Sunday, November 28, 2004

Alternatives to a dysfunctional gov't

Alternatives to a dysfunctional gov't

Updated 05:09am (Mla time) Nov 28, 2004
By Randy David
Inquirer News Service



Editor's Note: Published on page A15 of the November 28, 2004 issue of the Philippine Daily Inquirer


TWO venerable national figures this week offered blunt solutions to the problems confronting our society. National Artist and novelist F. Sionil Jose called for a "revolution" in a lecture at the University of the Philippines. Business leader Washington SyCip told a forum of the League of Corporate Foundations that the country might benefit from a switch to authoritarian rule at this time. In their separate ways, they have publicly articulated views that many thoughtful Filipinos are expressing in private gatherings.
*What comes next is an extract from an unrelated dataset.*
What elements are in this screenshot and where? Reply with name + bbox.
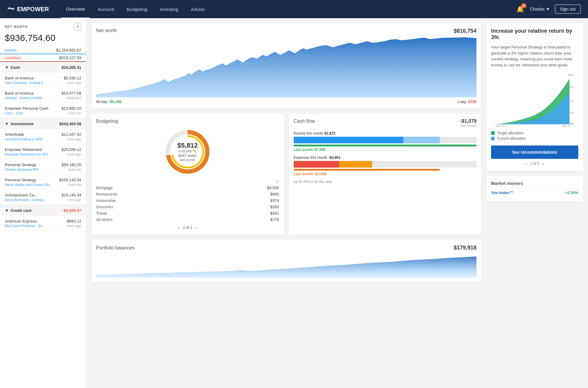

The specifics of such solutions are seldom clear. The two are not known to be ideologues. I was present at Jose's lecture, but on SyCip's intervention at the Makati briefing, I am only relying on newspaper reports.

Jose argued that mass poverty is the principal problem of our society. He ascribes this to three factors: the loss of our ethical moorings, our lack of a sense of nation, and the betrayal of the nation by its leaders. The masa, he says, must free themselves through a revolution launched by their own leaders and guided by their own creed.

SyCip's comments were prompted by a paper read by UP Prof. Ben Diokno on the current fiscal crisis. He said that he was realistic enough to know that Diokno's recommendations would be ignored by Congress. "There is nothing wrong with the Filipino," SyCip was quoted as saying. "But there is nothing right in our political system. We follow blindly the things that work in western countries but do not work in Asian developing countries. What we have right now is not working."

I agree absolutely with Jose that mass poverty is our society's biggest problem, but I am not certain that a masa revolution, whatever it may mean, is feasible today or even that it is the best approach to solving poverty. My doubt stems from the belief that what is referred to as the Filipino masa today, unlike in Bonifacio's time, is not a politically or economically coherent force capable of mounting its own revolution. I also believe that mass poverty in our country is only partly the result of the unequal distribution of wealth. Its basic cause is the underdevelopment of our economy-the lack of dynamism in the technological front, the low level of skills of our people, the paucity of new investments, the lack of jobs, the slow pace of modernization in agriculture, etc. The experiences of China and Vietnam show that these conditions are not necessarily corrected by a masa revolution.

SyCip's argument about the dysfunctions of our blind adoption of the western political system, on the other hand, seems so commonsensical one can hardly disagree with it. Definitely, we should find a mode of government that works for us, that is consistent with the culture of our people, and appropriate to the urgent problems we confront today. But, again, the question is: what form shall it take? What makes us think that President Macapagal-Arroyo can pull a trick similar to martial law, or that anyone can seize power by extra-constitutional means and impose an authoritarian regime? I believe only those who imagine scenarios outside of history can seriously think that Filipinos would be willing to give up their liberties again and try another dictator.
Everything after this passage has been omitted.